◆ **Assignment**
The data that follows is to be copied exactly, with each image removed.

◆ **Dataset records**
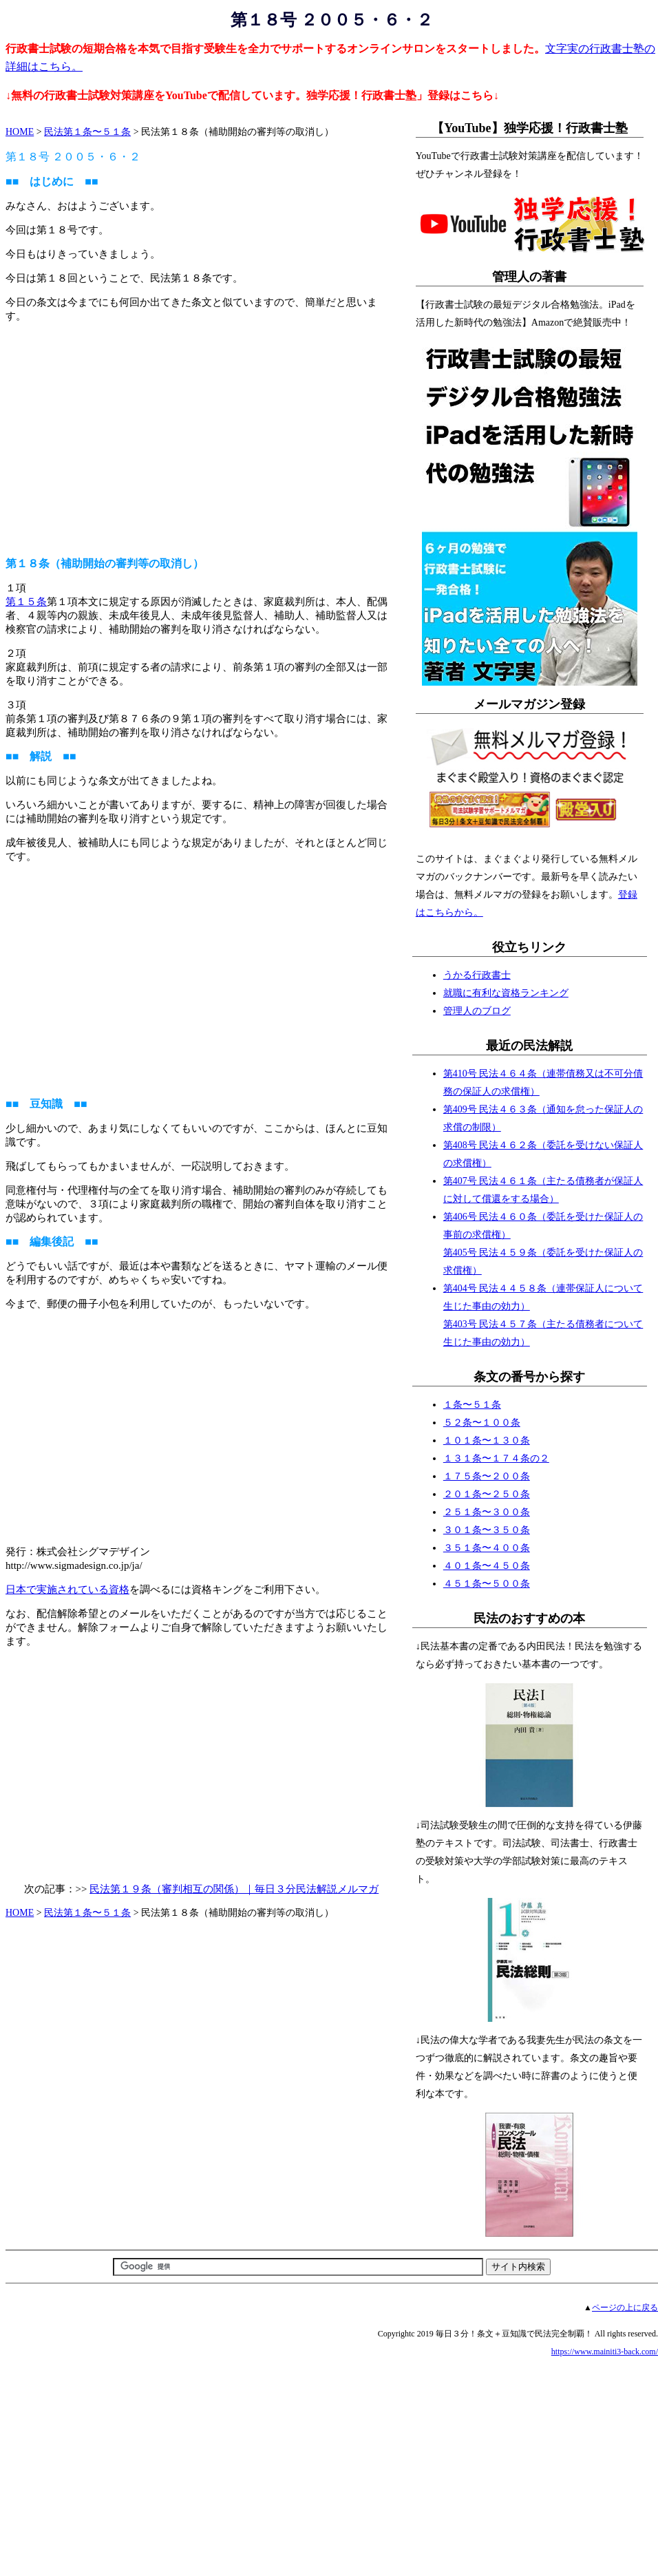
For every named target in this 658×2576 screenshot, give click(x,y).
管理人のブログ (477, 1011)
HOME (20, 132)
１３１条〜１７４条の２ (496, 1458)
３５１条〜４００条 (486, 1548)
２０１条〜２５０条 (486, 1494)
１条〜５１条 (472, 1405)
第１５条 (26, 601)
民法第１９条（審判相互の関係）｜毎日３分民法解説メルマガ (234, 1888)
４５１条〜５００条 (486, 1584)
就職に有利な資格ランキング (506, 993)
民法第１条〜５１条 (87, 132)
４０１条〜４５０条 (486, 1566)
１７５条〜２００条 (486, 1476)
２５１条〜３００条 (486, 1512)
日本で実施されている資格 (67, 1589)
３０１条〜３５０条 (486, 1530)
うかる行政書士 (477, 975)
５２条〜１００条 (481, 1422)
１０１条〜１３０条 (486, 1440)
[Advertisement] (201, 433)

◆ **Task response**
For every named target in this 658×2576 screenshot, give click(x,y).
管理人のブログ (477, 1011)
HOME (20, 132)
１３１条〜１７４条の２ (496, 1458)
３５１条〜４００条 (486, 1548)
２０１条〜２５０条 (486, 1494)
１条〜５１条 (472, 1405)
第１５条 (26, 601)
民法第１９条（審判相互の関係）｜毎日３分民法解説メルマガ (234, 1888)
４５１条〜５００条 (486, 1584)
就職に有利な資格ランキング (506, 993)
民法第１条〜５１条 (87, 132)
４０１条〜４５０条 (486, 1566)
１７５条〜２００条 (486, 1476)
２５１条〜３００条 (486, 1512)
日本で実施されている資格 (67, 1589)
３０１条〜３５０条 (486, 1530)
うかる行政書士 (477, 975)
５２条〜１００条 (481, 1422)
１０１条〜１３０条 (486, 1440)
[Advertisement] (201, 433)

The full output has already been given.